Et voilà. Nous y sommes. Première heure de classe de l'année scolaire. Première heure en tant qu'Avalon Durand. Je suis assise ni tout à fait au fond, ni tout à fait au milieu. En revanche, je peux dire que mon premier conseil à moi-même est tout à fait un échec. Le bureau attenant au mien est vide. VIDE. Ce n'était pourtant pas dur : arriver dans les premiers, s'asseoir et avoir l'air agréable pour que quelqu'un choisisse la place d'à coté. Sourire, engager la conversation et le tour est joué.
Il faut croire que je n'ai pas l'air agréable. Après tout, rien de plus normal, ils ne me connaissent pas. Si seulement ils savaient de quoi je suis capable.
Je n'échappe pas à l'éternelle fiche de renseignement distribuée par notre professeur principal. Je me motive mentalement en attendant la feuille, mais quand cette dernière me fait enfin face, je bloque. J'hésite. Pourtant, je sais ce que je devrais mettre : la vérité.

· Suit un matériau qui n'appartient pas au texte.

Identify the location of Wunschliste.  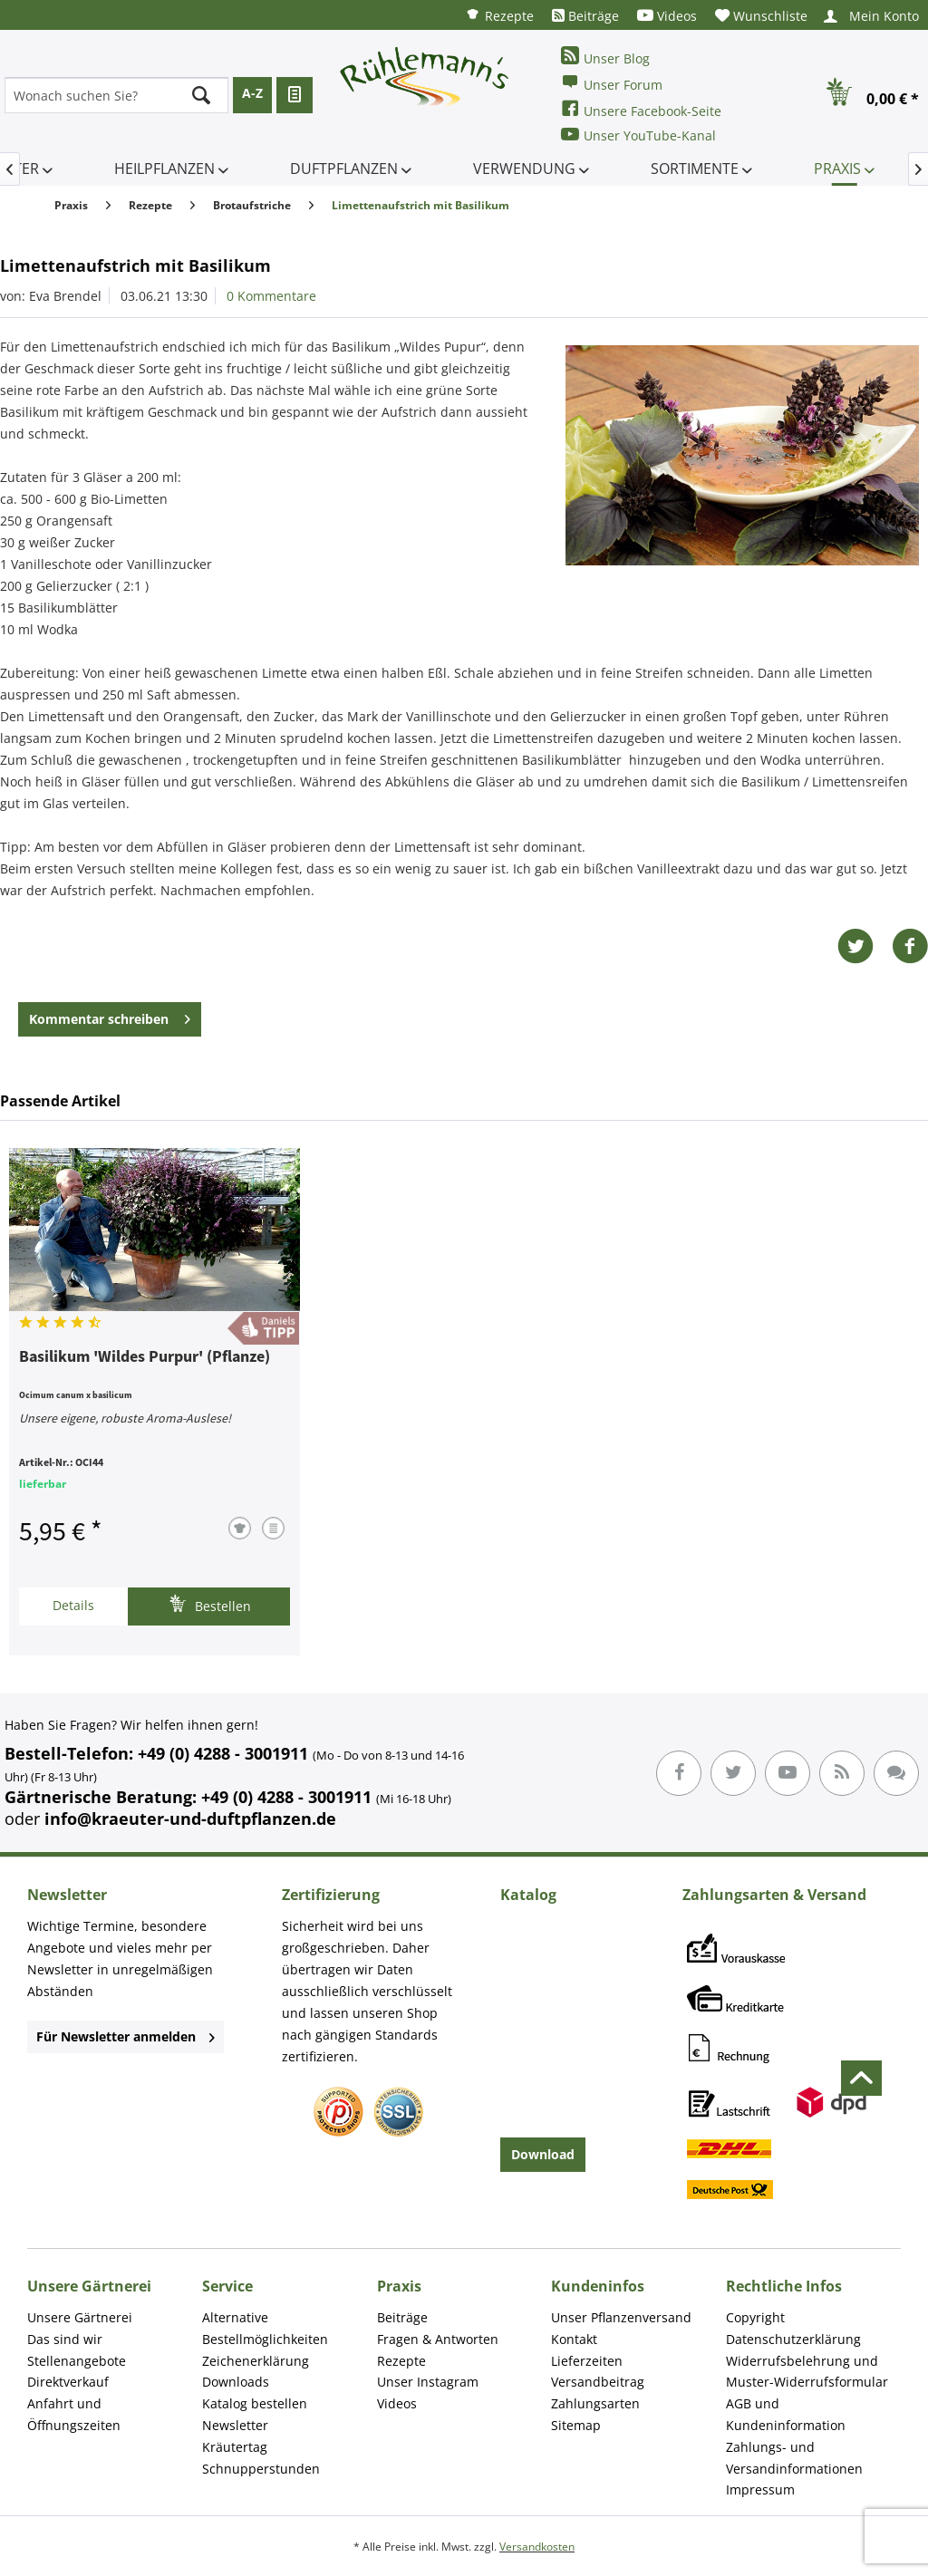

Je devrais marquer, d'une écriture fluide et lisible, l'identité que mes parents m'ont donnée à la naissance. Avalon de Berry. Ce prénom et ce nom, un peu particuliers, qui ne m'avaient jamais dérangée jusque-là, et qui, au contraire, me rattachaient à mes parents, à l'idée que je me faisais d'une famille. Je devrais inscrire le chiffre 5 dans la case «frères et sœurs».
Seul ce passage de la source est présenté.